Riding high on a great idea
Michael Baird, network engineering student is developing a sensor system that integrates multiple sources of data inputs to improve rider safety—and enjoyment.
Cycling is an increasingly popular way of getting around
However, in 2013 alone, eight cyclists died, 171 were seriously injured and 646 suffered minor injuries in police-reported crashes on New Zealand roads.
Lowering the risk for cyclists
Cyclists are less protected and less visible than other motor vehicles they share the road with. Studying towards a Bachelor of Engineering with Honours, I'm trying to discover how cyclists can lower these risks.
This project involves developing a sensor system that integrates multiple sources of data inputs to improve rider safety—and enjoyment.
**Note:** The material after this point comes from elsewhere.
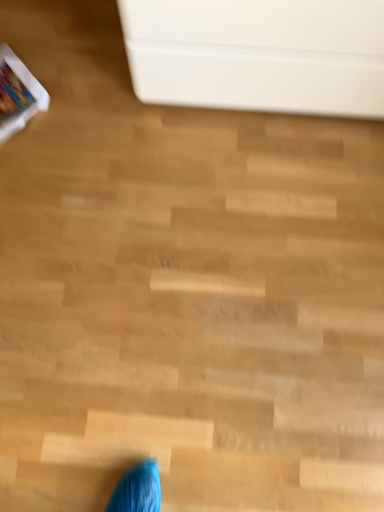 Where is `vacant space situated on the left part of white glossy dishwasher at upper center`? This screenshot has width=384, height=512. vacant space situated on the left part of white glossy dishwasher at upper center is located at coordinates (72, 100).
Developing information to feel safer on the road
I got the idea for the project while cycling with my brother. I asked him what sort of data he’d find useful to make cycling a safer and more fun experience, then I compared his ‘wish list’ with the features of the products that are on the market now.
Today’s products provide basic, mostly fitness-related information such as speed, heart rate and cadence (how fast you spin the pedals as you ride). My focus is on developing a product that gives cyclists the information they need to feel safer on the road, including alerts to problems or faults with their bikes.
Information will include the real-time status of both bike and rider (for example, speed, condition of brakes and cycling characteristics), that will be provided via a set of on-bike sensors that communicate with an on-bike controller.
Using your senses
I'm also looking at integrating multiple modes of sensory information (including one of the world’s biggest networks, Google Maps) that will enable warnings to be given to riders about difficult terrain ahead, or whether they are approaching a junction too fast.
Proximity sensors will also warn riders that they are approaching or being approached by another vehicle too closely.
Improved safety is my primary goal. I also plan on including data that will increase enjoyment for recreational or competitive cyclists, together with “some route planning features that will recommend roads to take and speeds to ride at, based on current conditions”.
Working with leaders in the field
I’m really enjoying working on something I can relate to personally. Professor Seah is one of the top academics in the field of wireless sensor networking, so I feel very lucky to have him as one of my two supervisors.
My current focus is on finishing the development of the project’s programming and electronics in time for testing and evaluation at the end of the year, but I haven’t ruled out the possibility of taking it to market in the future.
It’s cool to think there’s a possibility that I might be able to build a business out of it!